When the string reaches 8 letters you have 99 misses.

Using the code in post #9, I get these using 12345 as a string:
1.2345
12.345
123.45
1234.5
1.2.345
12.3.45
123.4.5
1.2.3.45
12.3.4.5
1.2.3.4.5

That's not the same as what you posted, but I guess you were listing only potential exceptions. It that true? I assumed that the periods were supposed to be separated by at most one character and never adjacent to each other. Was that an incorrect assumption?

[MarkT]

My take on it was the periods could be anywhere or everywhere in the string.

[Code Doc]

My take on it was the periods could be anywhere or everywhere in the string.

... provided they were separated by a character? No two or more periods could be adjacent--correct?
Now that I look back, OP indicated in his list that at least these were required: v.bf.orums and v.bfor.ums

So I guess any two periods could be separated by as many as n - 2 characters, but they must be separated by at least one. My code in post #9 restricts the period separation to no more than 1 character. That could be modified. Regardless, I think we need a clarification from OP before devoting anymore time to this.

[robi_thakur]

Mark, I think I got it right this time, I love a challenge. This was a dandy:

Code:

Dim XX As Integer, ListPoint As Integer, OffSet As Integer
MyStr = "vbforums"
'Build an Initial List
For I = 1 To Len(MyStr) - 1
    List1.AddItem Left$(MyStr, I) & "." & Mid$(MyStr, I + 1)
Next
' Add non-adjacent periods to each string in the list iteratively
Do While ListPoint < List1.ListCount - 1
    J = J + 1
    OffSet = J
    For I = ListPoint To List1.ListCount - 2
        XX = InStr(J + OffSet, List1.List(I), ".")
        If XX Then
            List1.AddItem Left$(List1.List(I), XX + 1) & "." & Mid$(List1.List(I), XX + 2)
            OffSet = OffSet + 1
        End If
    Next
    ListPoint = I + 1
Loop

I've tested this with strings of different lengths and it appears to work.

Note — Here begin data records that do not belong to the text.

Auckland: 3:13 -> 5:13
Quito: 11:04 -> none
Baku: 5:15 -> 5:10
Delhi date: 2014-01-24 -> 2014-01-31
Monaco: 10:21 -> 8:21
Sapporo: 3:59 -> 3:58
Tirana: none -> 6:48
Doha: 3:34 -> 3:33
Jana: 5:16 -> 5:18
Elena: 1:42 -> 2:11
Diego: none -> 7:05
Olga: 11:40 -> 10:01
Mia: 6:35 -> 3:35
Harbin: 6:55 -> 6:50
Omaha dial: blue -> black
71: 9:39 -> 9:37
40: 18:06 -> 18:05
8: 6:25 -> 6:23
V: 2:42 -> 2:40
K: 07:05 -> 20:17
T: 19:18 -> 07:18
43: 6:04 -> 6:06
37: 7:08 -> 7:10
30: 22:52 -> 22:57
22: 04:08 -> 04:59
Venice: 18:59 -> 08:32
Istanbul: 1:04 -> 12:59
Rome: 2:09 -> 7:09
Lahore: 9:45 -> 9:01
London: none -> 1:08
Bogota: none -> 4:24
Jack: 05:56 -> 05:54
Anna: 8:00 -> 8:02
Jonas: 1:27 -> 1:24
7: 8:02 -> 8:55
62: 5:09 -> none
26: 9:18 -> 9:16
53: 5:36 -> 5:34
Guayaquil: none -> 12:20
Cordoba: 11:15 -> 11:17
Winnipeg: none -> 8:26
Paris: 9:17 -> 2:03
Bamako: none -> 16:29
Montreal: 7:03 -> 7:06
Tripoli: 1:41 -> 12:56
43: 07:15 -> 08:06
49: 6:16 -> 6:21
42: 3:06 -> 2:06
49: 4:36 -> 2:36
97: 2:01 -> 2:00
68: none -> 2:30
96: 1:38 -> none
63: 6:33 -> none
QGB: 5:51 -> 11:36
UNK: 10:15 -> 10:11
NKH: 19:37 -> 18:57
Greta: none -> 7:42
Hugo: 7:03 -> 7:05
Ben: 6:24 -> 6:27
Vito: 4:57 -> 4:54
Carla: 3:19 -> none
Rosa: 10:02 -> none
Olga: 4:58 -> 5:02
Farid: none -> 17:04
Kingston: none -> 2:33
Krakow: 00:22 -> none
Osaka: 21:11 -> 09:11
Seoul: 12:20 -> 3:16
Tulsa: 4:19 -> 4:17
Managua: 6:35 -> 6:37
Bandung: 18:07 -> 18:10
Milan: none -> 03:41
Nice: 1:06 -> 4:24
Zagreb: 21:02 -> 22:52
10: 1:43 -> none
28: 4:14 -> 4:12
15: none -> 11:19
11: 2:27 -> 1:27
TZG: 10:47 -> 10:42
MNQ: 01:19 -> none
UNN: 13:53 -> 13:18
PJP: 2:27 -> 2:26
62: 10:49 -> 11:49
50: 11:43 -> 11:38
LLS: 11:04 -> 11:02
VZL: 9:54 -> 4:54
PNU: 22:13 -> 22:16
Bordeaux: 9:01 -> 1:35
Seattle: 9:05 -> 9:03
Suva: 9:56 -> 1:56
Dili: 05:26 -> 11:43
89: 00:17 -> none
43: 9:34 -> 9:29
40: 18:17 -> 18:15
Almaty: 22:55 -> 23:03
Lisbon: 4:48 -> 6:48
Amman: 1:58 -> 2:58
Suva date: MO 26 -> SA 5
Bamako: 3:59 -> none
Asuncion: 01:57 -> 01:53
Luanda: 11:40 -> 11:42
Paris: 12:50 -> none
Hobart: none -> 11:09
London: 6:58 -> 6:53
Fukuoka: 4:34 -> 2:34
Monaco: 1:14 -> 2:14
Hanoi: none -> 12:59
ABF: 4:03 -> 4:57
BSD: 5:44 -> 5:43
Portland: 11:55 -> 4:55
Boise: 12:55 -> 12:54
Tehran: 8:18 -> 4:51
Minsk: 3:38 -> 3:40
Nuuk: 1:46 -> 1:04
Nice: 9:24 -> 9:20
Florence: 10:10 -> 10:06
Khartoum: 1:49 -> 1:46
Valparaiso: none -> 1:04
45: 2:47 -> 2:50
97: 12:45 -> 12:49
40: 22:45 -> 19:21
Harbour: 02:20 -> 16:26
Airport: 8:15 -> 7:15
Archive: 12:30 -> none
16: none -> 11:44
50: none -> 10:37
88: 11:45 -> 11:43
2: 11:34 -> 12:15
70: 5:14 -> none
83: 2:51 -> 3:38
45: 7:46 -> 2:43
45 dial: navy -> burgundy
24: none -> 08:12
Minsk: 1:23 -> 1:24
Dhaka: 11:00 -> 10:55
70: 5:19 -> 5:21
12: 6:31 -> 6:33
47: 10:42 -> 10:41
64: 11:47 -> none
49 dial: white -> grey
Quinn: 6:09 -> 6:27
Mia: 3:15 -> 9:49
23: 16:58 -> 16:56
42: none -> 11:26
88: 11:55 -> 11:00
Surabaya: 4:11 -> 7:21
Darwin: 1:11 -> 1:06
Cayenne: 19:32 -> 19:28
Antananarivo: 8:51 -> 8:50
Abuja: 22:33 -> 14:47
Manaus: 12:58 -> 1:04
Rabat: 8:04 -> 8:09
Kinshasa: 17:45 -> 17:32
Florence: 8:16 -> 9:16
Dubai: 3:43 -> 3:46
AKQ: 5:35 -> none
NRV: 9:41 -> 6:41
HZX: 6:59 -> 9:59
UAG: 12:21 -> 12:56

bro,i do not know u will get my reply or not.
by this code,"vbforums" get 28 combination,but i get 128 variation of it in a php site
can you make your function more that gets more result?????

[robi_thakur]

Based on Lenggries' idea, this should work.

Code:

Option Explicit

Private Sub Command1_Click()
Dim i As Integer
Dim ub As Integer
Dim intMaskLen As Integer

    intMaskLen = Len(Text1.Text) - 1
    ub = 2 ^ intMaskLen
    
    For i = 1 To ub - 1
        Debug.Print FormatValue(Text1.Text, NumberToBinary(i, intMaskLen))
    Next
End Sub

Private Function NumberToBinary(ByVal sInput As Long, ByVal iMaskLen) As String
Dim lngTemp As Long
Dim strBinary As String
Dim strMask As String

    Do
        lngTemp = sInput Mod 2
        strBinary = CStr(lngTemp) & strBinary
        sInput = sInput \ 2
    Loop Until sInput = 0

    strBinary = String(iMaskLen, "0") & strBinary
    strBinary = Right(strBinary, iMaskLen)
    
    NumberToBinary = strBinary
End Function


Private Function FormatValue(ByVal strInput As String, ByVal strMask As String) As String
Dim i As Integer
Dim strRet As String
    
    For i = 1 To Len(strInput)
        strRet = strRet & Mid(strInput, i, 1)
        If i <= Len(strMask) Then
            If Mid(strMask, i, 1) = 1 Then
                strRet = strRet & "."
            End If
        End If
    Next i

    FormatValue = strRet
    
End Function

ya,this one is best